====== DATASET EXTRACT ======
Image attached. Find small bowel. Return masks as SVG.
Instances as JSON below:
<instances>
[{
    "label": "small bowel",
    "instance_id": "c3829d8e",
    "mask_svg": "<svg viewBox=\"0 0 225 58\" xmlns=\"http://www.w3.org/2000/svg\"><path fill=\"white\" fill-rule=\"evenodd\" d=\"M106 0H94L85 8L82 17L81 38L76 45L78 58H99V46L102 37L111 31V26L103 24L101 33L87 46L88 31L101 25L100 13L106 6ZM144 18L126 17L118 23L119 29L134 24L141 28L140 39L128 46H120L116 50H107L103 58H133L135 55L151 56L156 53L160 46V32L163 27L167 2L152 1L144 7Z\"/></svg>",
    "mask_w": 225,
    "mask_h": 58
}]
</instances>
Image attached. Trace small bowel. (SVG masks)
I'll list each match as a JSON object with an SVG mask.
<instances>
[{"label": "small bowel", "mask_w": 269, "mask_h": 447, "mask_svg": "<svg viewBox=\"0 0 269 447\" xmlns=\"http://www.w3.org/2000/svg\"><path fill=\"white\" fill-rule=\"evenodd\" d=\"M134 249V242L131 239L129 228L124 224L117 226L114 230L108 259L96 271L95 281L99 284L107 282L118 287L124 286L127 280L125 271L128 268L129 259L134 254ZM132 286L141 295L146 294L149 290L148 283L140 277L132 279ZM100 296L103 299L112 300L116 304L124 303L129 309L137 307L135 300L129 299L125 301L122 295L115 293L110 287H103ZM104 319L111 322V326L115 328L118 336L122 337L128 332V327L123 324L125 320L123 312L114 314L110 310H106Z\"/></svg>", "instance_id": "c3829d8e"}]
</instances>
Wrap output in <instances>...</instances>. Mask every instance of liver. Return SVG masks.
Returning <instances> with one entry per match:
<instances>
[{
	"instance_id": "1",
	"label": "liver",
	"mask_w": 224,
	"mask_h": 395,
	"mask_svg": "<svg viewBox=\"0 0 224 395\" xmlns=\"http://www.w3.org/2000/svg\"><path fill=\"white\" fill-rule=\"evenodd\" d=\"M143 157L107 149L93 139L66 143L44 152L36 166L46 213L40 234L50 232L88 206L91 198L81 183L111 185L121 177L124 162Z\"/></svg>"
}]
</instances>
======
◆ INSTRUCTIONS FOR THE TASK ◆
Every line of the data above is to be repeated exactly.

◆ WRITTEN ANSWER ◆
Image attached. Find small bowel. Return masks as SVG.
Instances as JSON below:
<instances>
[{
    "label": "small bowel",
    "instance_id": "c3829d8e",
    "mask_svg": "<svg viewBox=\"0 0 225 58\" xmlns=\"http://www.w3.org/2000/svg\"><path fill=\"white\" fill-rule=\"evenodd\" d=\"M106 0H94L85 8L82 17L81 38L76 45L78 58H99V46L102 37L111 31V26L103 24L101 33L87 46L88 31L101 25L100 13L106 6ZM144 18L126 17L118 23L119 29L134 24L141 28L140 39L128 46H120L116 50H107L103 58H133L135 55L151 56L156 53L160 46V32L163 27L167 2L152 1L144 7Z\"/></svg>",
    "mask_w": 225,
    "mask_h": 58
}]
</instances>
Image attached. Trace small bowel. (SVG masks)
I'll list each match as a JSON object with an SVG mask.
<instances>
[{"label": "small bowel", "mask_w": 269, "mask_h": 447, "mask_svg": "<svg viewBox=\"0 0 269 447\" xmlns=\"http://www.w3.org/2000/svg\"><path fill=\"white\" fill-rule=\"evenodd\" d=\"M134 249V242L131 239L129 228L124 224L117 226L114 230L108 259L96 271L95 281L99 284L107 282L118 287L124 286L127 280L125 271L128 268L129 259L134 254ZM132 286L141 295L146 294L149 290L148 283L140 277L132 279ZM100 296L103 299L112 300L116 304L124 303L129 309L137 307L135 300L129 299L125 301L122 295L115 293L110 287H103ZM104 319L111 322V326L115 328L118 336L122 337L128 332V327L123 324L125 320L123 312L114 314L110 310H106Z\"/></svg>", "instance_id": "c3829d8e"}]
</instances>
Wrap output in <instances>...</instances>. Mask every instance of liver. Return SVG masks.
Returning <instances> with one entry per match:
<instances>
[{
	"instance_id": "1",
	"label": "liver",
	"mask_w": 224,
	"mask_h": 395,
	"mask_svg": "<svg viewBox=\"0 0 224 395\" xmlns=\"http://www.w3.org/2000/svg\"><path fill=\"white\" fill-rule=\"evenodd\" d=\"M143 157L107 149L93 139L66 143L44 152L36 166L46 213L40 234L50 232L88 206L91 198L81 183L111 185L121 177L124 162Z\"/></svg>"
}]
</instances>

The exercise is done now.